DOI: 10.1021/jp501028n
We report on the dynamical behavior of single divacancy defects in large graphene sheets as studied by extensive classical molecular dynamics (MD) simulations at high temperatures and static calculations. In the first part of the paper, the ability of the used interatomic potential to properly render the stability and dynamics (energy barriers) of such defects is validated against electronic structure calculations from the literature. Then, results from MD simulations are presented. In agreement with recent TEM studies, some mobility is observed through a series of Stone Wales-like bond rotations involving the 5-8-5, 555-777, and 5555-6-7777 reconstructions.
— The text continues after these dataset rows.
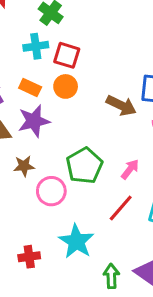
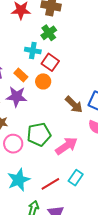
pink arrow: (130, 169) -> (66, 146), size x1.6
red line: (121, 208) -> (50, 184), moved

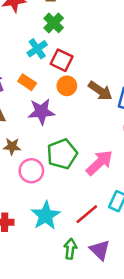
cyan cross: (33, 51) -> (37, 49), turned -35
orange circle: (43, 81) -> (67, 86), moved
purple star: (17, 97) -> (41, 112), moved
brown arrow: (74, 105) -> (100, 91), moved

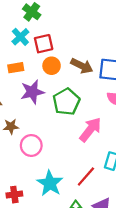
red square: (62, 60) -> (44, 44), turned -30
orange rectangle: (27, 82) -> (16, 68), turned -35
green pentagon: (62, 154) -> (66, 102), moved

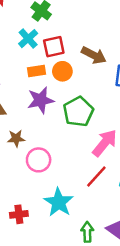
brown arrow: (82, 66) -> (94, 55), moved
orange rectangle: (16, 68) -> (37, 71), moved
red line: (86, 177) -> (96, 176), moved

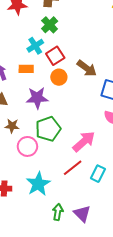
red square: (54, 47) -> (55, 56), turned -30
orange rectangle: (37, 71) -> (26, 69), moved
green pentagon: (78, 112) -> (48, 129), moved

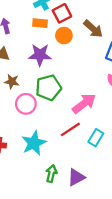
orange rectangle: (26, 69) -> (40, 23), moved
purple triangle: (82, 214) -> (76, 177), turned 42

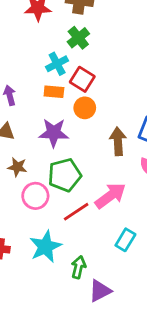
red square: (62, 13) -> (82, 79), turned -30
brown arrow: (93, 29) -> (118, 141), moved, turned -135
red line: (70, 129) -> (76, 212), moved
green arrow: (51, 174) -> (78, 267), moved

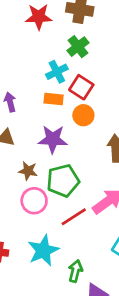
brown star: (17, 167) -> (28, 171), moved

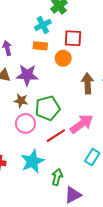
red square: (81, 87) -> (73, 38), moved, turned -30
purple star: (53, 139) -> (27, 75), moved

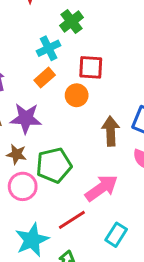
orange rectangle: (40, 46) -> (45, 78), turned -48
red line: (56, 136) -> (72, 220), moved

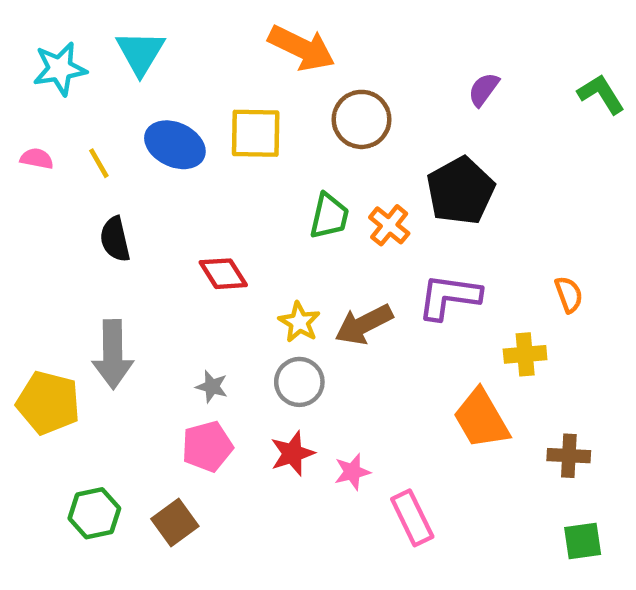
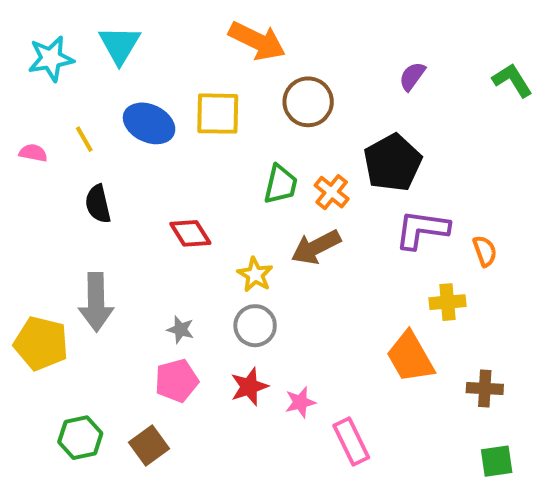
pink semicircle: (37, 159) -> (33, 153), moved
purple L-shape: (449, 297) -> (422, 229), moved
brown arrow: (364, 324) -> (316, 247), moved

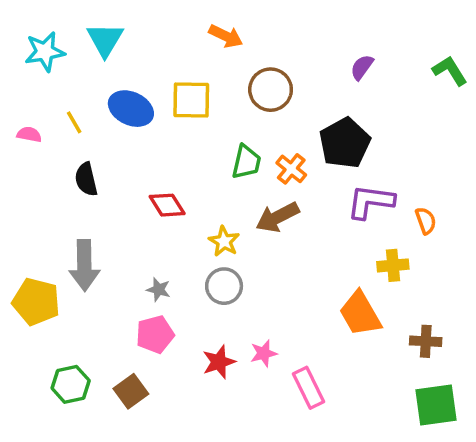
orange arrow: (257, 41) -> (226, 36), size x0.7
red star: (249, 387) -> (219, 362), moved
green square: (497, 461) -> (436, 405), size x1.5

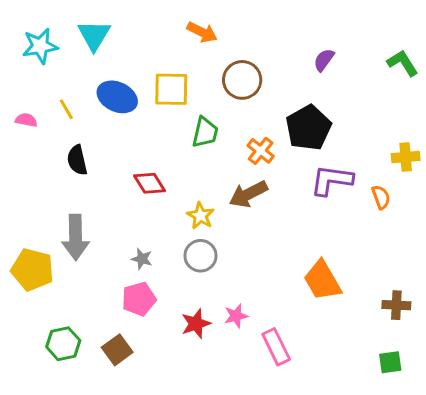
green trapezoid: (246, 162) -> (205, 132), moved
yellow cross: (393, 265) -> (406, 157), moved
brown cross: (426, 341) -> (396, 305), moved
green square: (436, 405) -> (390, 362), size x0.6

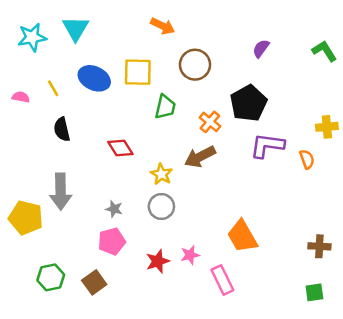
orange trapezoid: (322, 280) -> (242, 236), moved

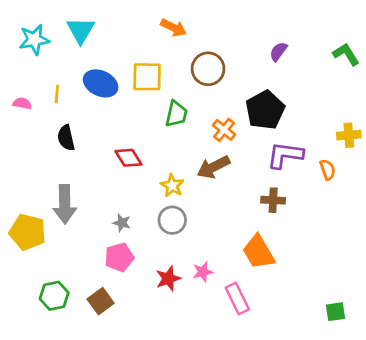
yellow line: (53, 88) -> (57, 94), turned 35
brown cross: (319, 246) -> (273, 200), moved

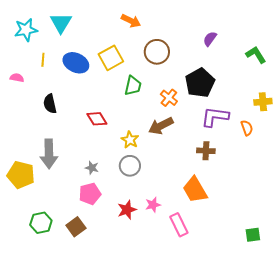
green L-shape: (346, 54) -> (256, 55), moved
yellow square: (147, 77) -> (111, 58), turned -30
yellow line: (57, 94) -> (43, 60), moved

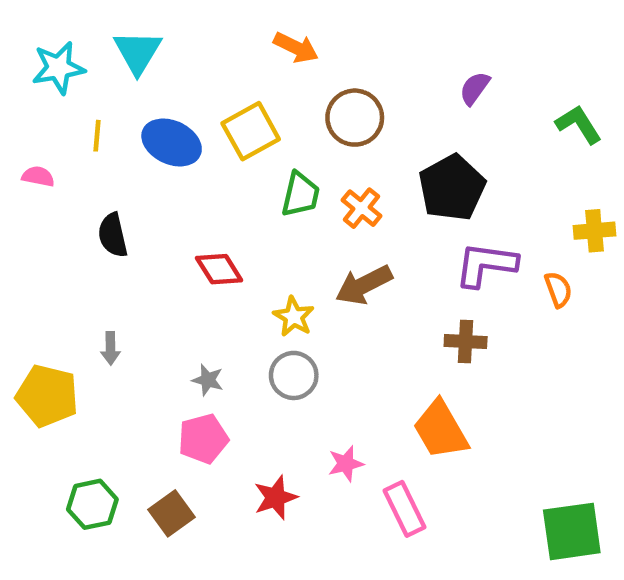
orange cross: (169, 98) -> (362, 208), moved
gray arrow: (49, 154) -> (110, 348), size x0.5
red star: (127, 210) -> (276, 498), moved
green square: (253, 235) -> (572, 531), size x1.8

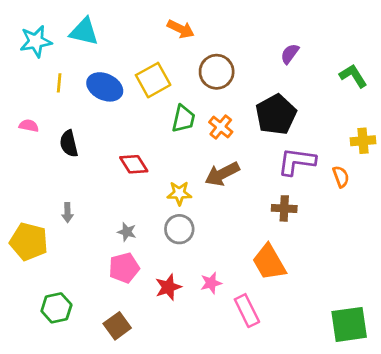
cyan triangle: (138, 52) -> (84, 32), turned -48
pink semicircle: (38, 176) -> (29, 126), moved
yellow star: (294, 317) -> (179, 193), turned -30
red star: (276, 498) -> (168, 287), moved
brown square: (172, 513) -> (117, 326), moved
Although these three structures are by far the most probable structures of the DV defect, not less than 18 other full reconstructions, including the experimentally observed 55-66-77 defect, were occasionally observed in the approximate to 1.5 mu s of MD trajectories analyzed in this work. Most of these additional reconstructions have moderate formation energies and can be formed by a bond rotation mechanism from one of the aforementioned structures, with a lower activation energy than the one required to form a Stone Wales defect in graphene. Therefore their future experimental observation is highly probable. The results presented here also suggest that the barrier to a conventional Stone Wales transformation (the formation of two pentagon/heptagon pairs from four hexagons) can be significantly reduced in the vicinity of an existing defect, strengthening a recently proposed melting mechanism for graphene based on the aggregation of Stone Wales defects. From a structural point of view, in addition to pentagons, heptagons, and octagons, these new DV reconstructions can also contain four- and nine-member rings and show a particularly large spatial extent of up to 13 rings (42 atoms) against three (14 atoms) for the original 5-8-5 defect.